Analysis of Societal Benefits
Whilst often perceived as intangible, societal benefits are often considered by the interviewed stakeholders as essential aspects in the greater picture. In many cases, they may even represent a key driver motivating the primary users to procure the Sentinel-based service in the first place. Below we discuss some of these benefits.
Improved Public Health
This is typically associated with less toxicological risk or exposure to health-threatening agents. For instance, when people are better informed about air quality, they can better protect themselves against outbreaks of pollen or other pollutants. It must be underlined, that this aspect has not been studied in depth so far due to increased complexity.
Common Understanding
This refers to the ability to convey key messages to the involved stakeholders using the same means. In other words, thanks to the fact that different actors have access to the same information (typically satellite images or reports), a common understanding is ensured. A prime example for this is the case of Flood Management in Ireland39. There, different actors (emergency management personnel at strategic and tactical level, politicians, journalists, general public) had access to the same flood delineation maps as a common point of reference. This helped the authorities to communicate in an easily understandable manner on the evolution and impact of the floods to all relevant stakeholders (political hierarchy, responders, media, citizens).
Increased Trust and Better Transparency
The “common understanding” described above often helps to build trust between the involved stakeholders. In the case of the flood management example quoted above this means that citizens will heed the instructions of the authorities more effectively, because they see with their own eyes the same information conveyed to them, eventually helping to reduce the impact of the flooding. This also significantly reduced the transmission of erroneous information, helping to make better operational decisions. The same level of effectiveness in communications and common understanding cannot be easily achieved with numbers (e.g., measurements of the gauges or meteorological data). This type of benefit materialises in a different yet strongly related manner. Authorities can ensure greater transparency of their actions by sharing information that is 1) accessible to all actors, 2) retrieved with reliable, unbiased means. This, as well, contributes to building better trust between citizens and authorities or clients and providers.
Strategic Value
Whether looking at the economic and geo-political independence of a country or the strengthening of its industrial, scientific and entrepreneurial output, Sentinel data have been shown to provide significant benefits. For instance, in the case of Sentinel-enabled Navigation through Sea-ice in Greenland40, the ability to remain connected to the rest of the world all year long and provide the local economy with necessary supplies is of paramount importance not only for Greenland but also for Denmark and even for the EU.
Conclusion
The analysis work carried out under the SeBS study has produced some valuable and widely appreciated results. The progressive analysis of cases has allowed the methodology to be refined and new approaches to the challenge of measuring value to be tested and assessed. The result is a streamlined process for analysing the value of EO data which can be applied to any source of data and indeed may even be applied in non-related fields.

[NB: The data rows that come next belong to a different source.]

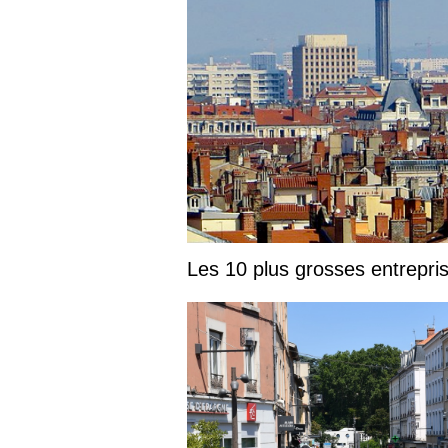
Les 10 plus grosses entrepr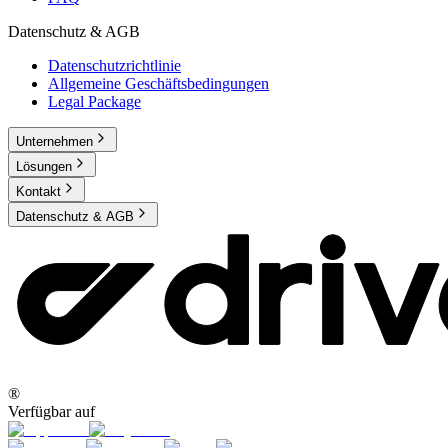
Datenschutz & AGB
Datenschutzrichtlinie
Allgemeine Geschäftsbedingungen
Legal Package
Unternehmen
Lösungen
Kontakt
Datenschutz & AGB
®
Verfügbar auf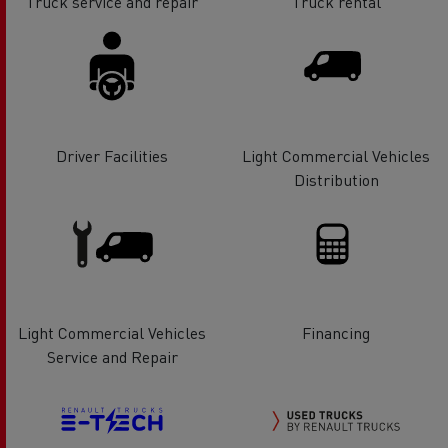
Truck service and repair
Truck rental
Driver Facilities
Light Commercial Vehicles
Distribution
Light Commercial Vehicles
Financing
Service and Repair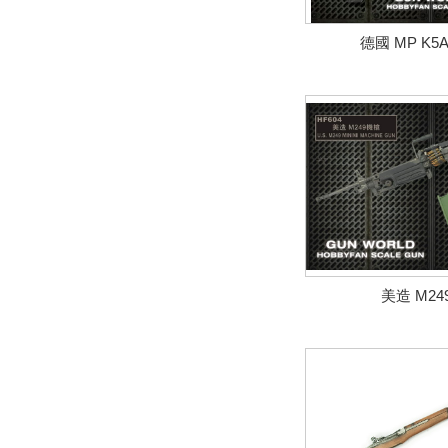
德國 MP K5
美造 M24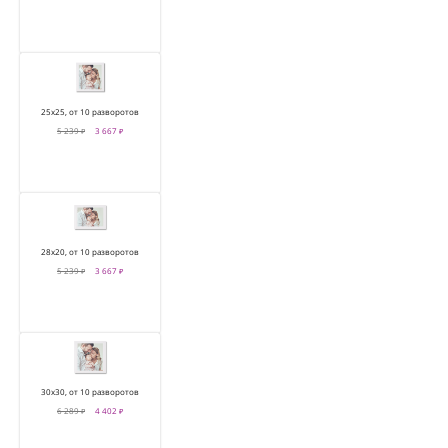
25х25, от 10 разворотов
5 239 ₽
3 667 ₽
28х20, от 10 разворотов
5 239 ₽
3 667 ₽
30х30, от 10 разворотов
6 289 ₽
4 402 ₽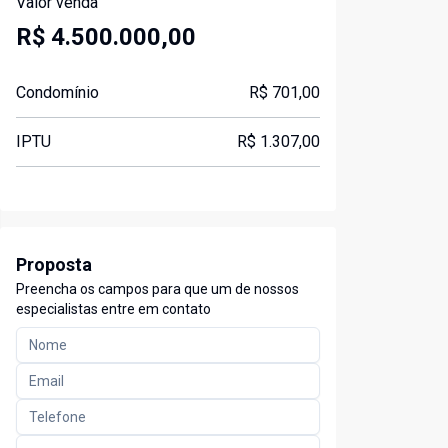
Valor venda
R$ 4.500.000,00
Condomínio
R$ 701,00
IPTU
R$ 1.307,00
Proposta
Preencha os campos para que um de nossos
especialistas entre em contato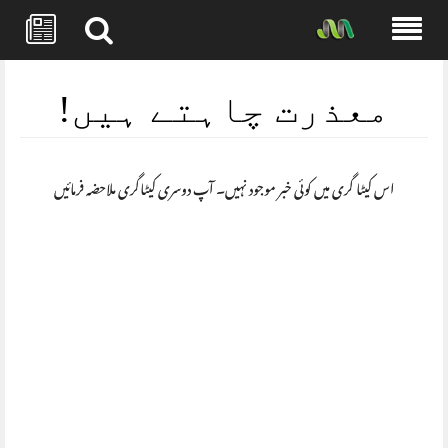
Skip
to
معذرت چاہتے ہیں!
content
اس کیٹا گری میں کوئی خبر موجود نہیں۔ آپ دوسری کیٹاگری ملاحضہ فرمائیں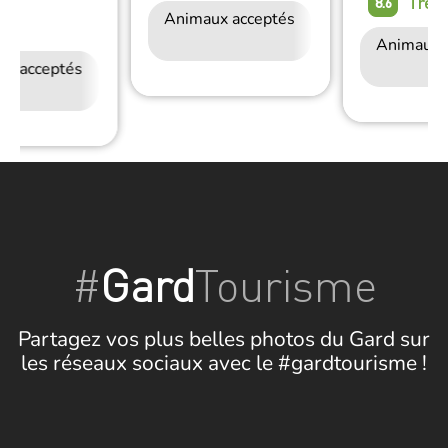
Très
8.6
Animaux acceptés
Accès Internet
on
Wifi
Animaux 
ux acceptés
Accès Internet
Restauration
Wifi
#
Gard
Tourisme
Partagez vos plus belles photos du Gard sur
les réseaux sociaux avec le #gardtourisme !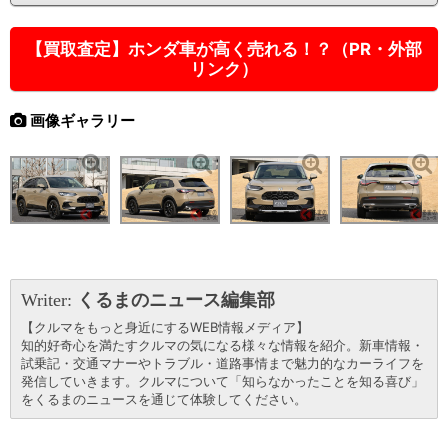
【買取査定】ホンダ車が高く売れる！？（PR・外部
リンク）
画像ギャラリー
Writer:
くるまのニュース編集部
【クルマをもっと身近にするWEB情報メディア】
知的好奇心を満たすクルマの気になる様々な情報を紹介。新車情報・
試乗記・交通マナーやトラブル・道路事情まで魅力的なカーライフを
発信していきます。クルマについて「知らなかったことを知る喜び」
をくるまのニュースを通じて体験してください。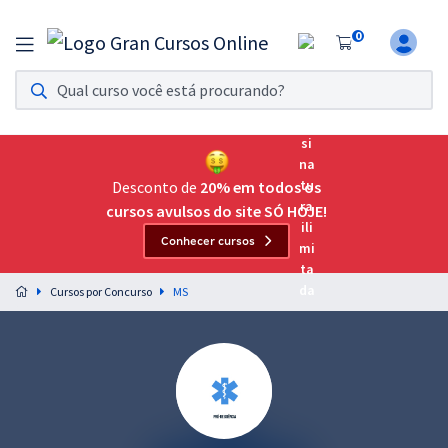
0
Assinatura Ilimitada 11
Acesso a todos os cursos. Teste grátis por 7 dias!
Assinatura OAB Até Passar
Acesso ilimitado a toda preparação para o Exame da
Desconto de
20% em todos os
Ordem, até você passar!
cursos avulsos do site SÓ HOJE!
Conhecer cursos
Residências Multiprofissionais
Preparação completa e intensiva para as principais
Cursos por Concurso
MS
residências em saúde do Brasil
Concursos
Assinatura Ilimitada
Cursos 20% OFF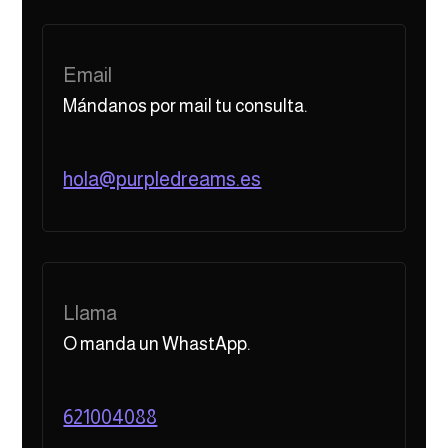
Email
Mándanos por mail tu consulta.
hola@purpledreams.es
Llama
O manda un WhastApp.
621004088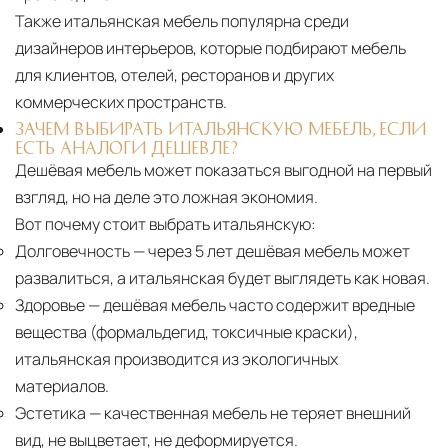
Также итальянская мебель популярна среди
дизайнеров интерьеров, которые подбирают мебель
для клиентов, отелей, ресторанов и других
коммерческих пространств.
ЗАЧЕМ ВЫБИРАТЬ ИТАЛЬЯНСКУЮ МЕБЕЛЬ, ЕСЛИ
ЕСТЬ АНАЛОГИ ДЕШЕВЛЕ?
Дешёвая мебель может показаться выгодной на первый
взгляд, но на деле это ложная экономия.
Вот почему стоит выбрать итальянскую:
Долговечность
— через 5 лет дешёвая мебель может
развалиться, а итальянская будет выглядеть как новая.
Здоровье
— дешёвая мебель часто содержит вредные
вещества (формальдегид, токсичные краски),
итальянская производится из экологичных
материалов.
Эстетика
— качественная мебель не теряет внешний
вид, не выцветает, не деформируется.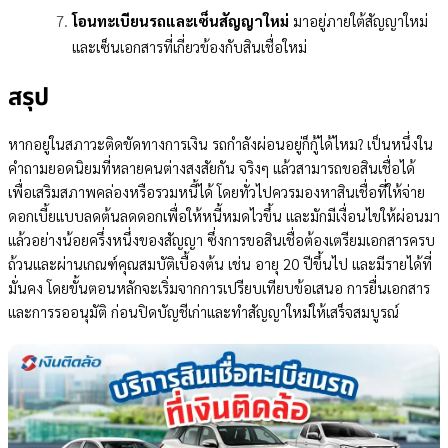
โอนทะเบียนรถและเซ็นสัญญาใหม่
มาอยู่ภายใต้สัญญาใหม่
และเซ็นเอกสารที่เกี่ยวข้องกับสินเชื่อใหม่
สรุป
หากอยู่ในสภาวะติดขัดทางการเงิน รถกำลังผ่อนอยู่ก็กู้ได้ไหม? เป็นหนึ่งใน
คำถามยอดนิยมที่หลายคนต่างสงสัยกัน จริงๆ แล้วสามารถขอสินเชื่อได้
เพื่อเสริมสภาพคล่องหรือรวมหนี้ได้ โดยทั่วไปควรมองหาสินเชื่อที่ให้จ่าย
ดอกเบี้ยแบบลดต้นลดดอกเพื่อให้หนี้หมดไวขึ้น และมักมีเงื่อนไขให้ผ่อนมา
แล้วอย่างน้อยครึ่งหนึ่งของสัญญา ซึ่งการขอสินเชื่อต้องเตรียมเอกสารครบ
ถ้วนและผ่านเกณฑ์คุณสมบัติเบื้องต้น เช่น อายุ 20 ปีขึ้นไป และมีรายได้ที่
มั่นคง โดยขั้นตอนหลักจะเริ่มจากการเปรียบเทียบข้อเสนอ การยื่นเอกสาร
และการรออนุมัติ ก่อนปิดบัญชีเก่าและทำสัญญาใหม่ให้เสร็จสมบูรณ์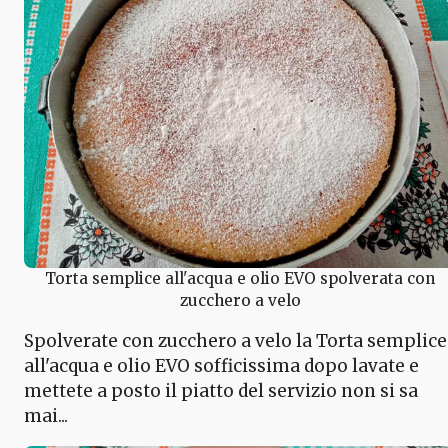
Torta semplice all'acqua e olio EVO spolverata con
zucchero a velo
Spolverate con zucchero a velo la Torta semplice
all'acqua e olio EVO sofficissima dopo lavate e
mettete a posto il piatto del servizio non si sa
mai...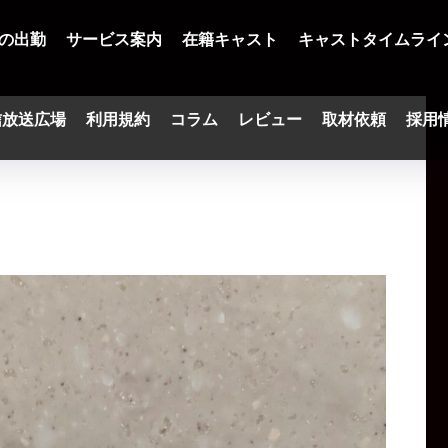
の出勤
サービス案内
在籍キャスト
キャストタイムライ
信放送広場
利用規約
コラム
レビュー
取材依頼
採用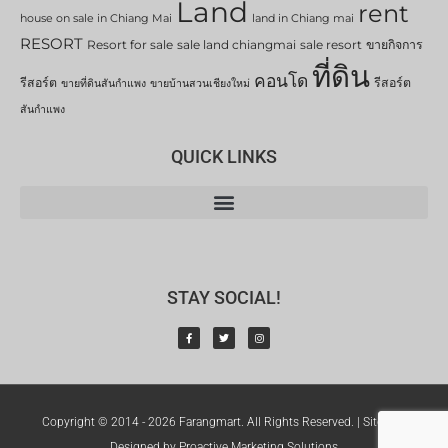
Land
rent
house on sale in Chiang Mai
land in Chiang mai
RESORT
Resort for sale
sale land chiangmai
sale resort
ขายกิจการ
ที่ดิน
คอนโด
รีสอร์ต
รีสอร์ต
ขายที่ดินสันกำแพง
ขายบ้านสวนเชียงใหม่
สันกำแพง
QUICK LINKS
STAY SOCIAL!
Copyright © 2014 - 2026 Farangmart. All Rights Reserved. |
Sitemap
Designed by Proactive Marketing Solutions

Our concluding observations from the cross-cutting analysis of this rich portfolio of cases include:
• The economic benefits deriving from the use of EO data are usually one of the first pieces of information sought when justifying or proposing new programmes. Various methods to estimate value have been used based on simple models.
• Whilst the economic value may be the first sought, non-economic or nonmonetary benefits may be even more important than ones quantified in monetary terms. Whilst we contend that with enough effort any benefit can be expressed in monetary terms, in reality, resources are strictly limited and hence we introduced the concept of six dimensions of value to express benefits in recognisable and structured forms.
• The six dimensions have proven to be robust in the cases we have analysed. Sets of indicators have been generated but these are non-exhaustive and future work could build upon them.
• Indicators are valuable to characterise the dimensions but grading the relative importance of these is still rather subjective and maybe linked to the input data e.g., Sensor resolution or revisit time. This is an area for future research to improve the methodology.
• Developing a portfolio of cases opens up deeper analysis leading to insights into how organisations incorporate and adapt to the use of EO derived information services. Cross-cutting analyses looking at for example the benefits to public administrations have been possible as a result of the portfolio. Further development of this methodology would be highly promising to improve our understanding of how EO data is perceived by others.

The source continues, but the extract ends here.